─── The input

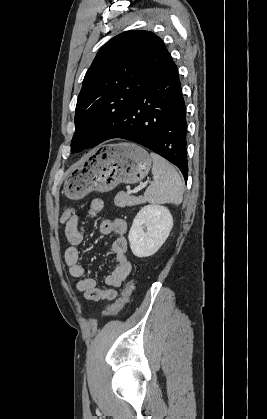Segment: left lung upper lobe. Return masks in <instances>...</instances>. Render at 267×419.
<instances>
[{
  "label": "left lung upper lobe",
  "mask_w": 267,
  "mask_h": 419,
  "mask_svg": "<svg viewBox=\"0 0 267 419\" xmlns=\"http://www.w3.org/2000/svg\"><path fill=\"white\" fill-rule=\"evenodd\" d=\"M167 55L163 41L144 30L123 32L99 50L77 99L71 152L91 147L104 123L126 112Z\"/></svg>",
  "instance_id": "obj_1"
}]
</instances>
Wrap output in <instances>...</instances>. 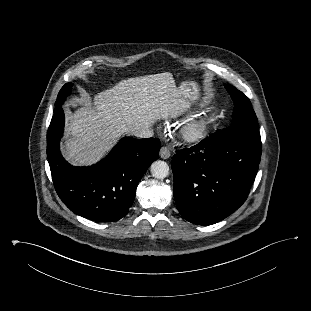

──────

## What the exercise asks
Please transcribe each entry exactly and exclude any image it contains.

## Written solution
Segment: left lung upper lobe. Return masks in <instances>...</instances>. Render at 267×419.
<instances>
[{
  "label": "left lung upper lobe",
  "mask_w": 267,
  "mask_h": 419,
  "mask_svg": "<svg viewBox=\"0 0 267 419\" xmlns=\"http://www.w3.org/2000/svg\"><path fill=\"white\" fill-rule=\"evenodd\" d=\"M167 55L163 41L144 30L123 32L99 50L77 99L71 152L91 147L104 123L126 112Z\"/></svg>",
  "instance_id": "obj_1"
}]
</instances>
Wrap output in <instances>...</instances>. 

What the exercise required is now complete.